It’s a brilliantly simple idea: the authors built a dam across the stream and used a pump to bypass and thus dry out a reach of streambed below the dam. The dried-out reach was then searched by hand, after which flow was allowed to resume, encouraging any crayfish that had managed to hide away during the first search to re-emerge. The process was repeated until no more crayfish could be found. Stop nets at the upper and lower limits prevented other crayfish from entering the study reach when it was re-watered.
The results of the TDD survey were compared with hand-searching and baited funnel trapping carried out on the exact same study reaches before the TDD trial.
The study was conducted on a small stream in Yorkshire, the Bookill Gill Beck in the Ribble catchment: a small stream, 5km long and 0.5 to 2 meters wide. This stream once held juvenile trout and salmon, as well as native crayfish. Now, following an illegal introduction of signal crayfish in 1995, all it seems to hold are signal crayfish in enormous numbers.
Three sites (DGB, PAD and CON) were selected for the study.
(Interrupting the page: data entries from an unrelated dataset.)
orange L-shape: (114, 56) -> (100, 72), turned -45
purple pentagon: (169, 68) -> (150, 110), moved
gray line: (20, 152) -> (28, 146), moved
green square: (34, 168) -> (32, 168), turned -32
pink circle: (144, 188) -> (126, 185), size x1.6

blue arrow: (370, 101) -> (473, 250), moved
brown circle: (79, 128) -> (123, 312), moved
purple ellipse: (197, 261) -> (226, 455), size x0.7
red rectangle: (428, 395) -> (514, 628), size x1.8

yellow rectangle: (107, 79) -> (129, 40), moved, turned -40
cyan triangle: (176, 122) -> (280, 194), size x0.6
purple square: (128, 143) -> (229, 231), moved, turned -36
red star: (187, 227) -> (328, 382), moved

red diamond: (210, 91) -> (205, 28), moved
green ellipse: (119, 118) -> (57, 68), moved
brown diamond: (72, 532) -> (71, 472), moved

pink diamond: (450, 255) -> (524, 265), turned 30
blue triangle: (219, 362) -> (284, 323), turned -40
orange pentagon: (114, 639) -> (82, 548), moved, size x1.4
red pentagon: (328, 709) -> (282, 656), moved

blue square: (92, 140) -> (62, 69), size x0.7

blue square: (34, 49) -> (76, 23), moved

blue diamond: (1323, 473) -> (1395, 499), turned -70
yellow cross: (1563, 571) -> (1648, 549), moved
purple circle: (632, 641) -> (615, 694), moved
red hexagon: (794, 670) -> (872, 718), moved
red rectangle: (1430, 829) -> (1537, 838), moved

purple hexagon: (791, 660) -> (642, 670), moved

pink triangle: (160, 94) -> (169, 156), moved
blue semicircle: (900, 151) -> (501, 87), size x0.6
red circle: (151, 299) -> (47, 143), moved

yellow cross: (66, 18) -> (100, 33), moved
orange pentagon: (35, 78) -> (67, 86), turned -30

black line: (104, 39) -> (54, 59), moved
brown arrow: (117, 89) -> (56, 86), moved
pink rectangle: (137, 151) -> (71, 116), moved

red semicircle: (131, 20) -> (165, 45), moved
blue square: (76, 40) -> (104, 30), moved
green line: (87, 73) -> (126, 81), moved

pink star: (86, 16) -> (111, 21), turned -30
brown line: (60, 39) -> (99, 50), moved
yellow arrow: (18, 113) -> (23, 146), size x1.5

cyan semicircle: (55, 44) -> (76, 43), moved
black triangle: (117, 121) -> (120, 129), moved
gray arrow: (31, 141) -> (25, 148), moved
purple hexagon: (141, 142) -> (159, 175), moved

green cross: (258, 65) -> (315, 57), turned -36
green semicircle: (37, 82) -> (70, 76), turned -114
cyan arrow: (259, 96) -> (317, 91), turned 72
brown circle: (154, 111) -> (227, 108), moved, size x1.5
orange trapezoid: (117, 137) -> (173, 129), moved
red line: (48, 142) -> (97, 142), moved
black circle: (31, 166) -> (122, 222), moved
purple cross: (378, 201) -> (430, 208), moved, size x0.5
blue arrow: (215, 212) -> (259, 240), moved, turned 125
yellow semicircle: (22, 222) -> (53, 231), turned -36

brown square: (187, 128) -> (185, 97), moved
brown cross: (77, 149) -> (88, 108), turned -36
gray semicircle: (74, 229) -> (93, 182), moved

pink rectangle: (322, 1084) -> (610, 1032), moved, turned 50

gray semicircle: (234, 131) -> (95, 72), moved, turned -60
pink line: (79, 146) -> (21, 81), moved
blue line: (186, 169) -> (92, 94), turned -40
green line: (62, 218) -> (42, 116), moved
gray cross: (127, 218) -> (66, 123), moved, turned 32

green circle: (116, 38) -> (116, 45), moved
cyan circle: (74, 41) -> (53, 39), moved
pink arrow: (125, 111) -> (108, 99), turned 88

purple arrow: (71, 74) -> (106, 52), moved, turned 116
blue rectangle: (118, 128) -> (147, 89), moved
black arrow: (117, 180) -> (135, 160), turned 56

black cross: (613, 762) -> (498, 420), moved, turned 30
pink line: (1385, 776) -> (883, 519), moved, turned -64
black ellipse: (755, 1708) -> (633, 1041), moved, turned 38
In 2016 DGB and CON were surveyed and in 2017 DGB and PAD were surveyed. CON, therefore, was surveyed only once.
DGB and PAD were close to the each other quite high up the stream while CON was very close to the confluence with the Long Preston Beck.
The results unequivocally show that trapping tends to catch the larger individuals (average carapace length of approx 30 to 40mm) and that very few sub-adults were caught in the traps and virtually no juveniles. It’s worth pointing out that sub-adult crayfish are still sexually mature.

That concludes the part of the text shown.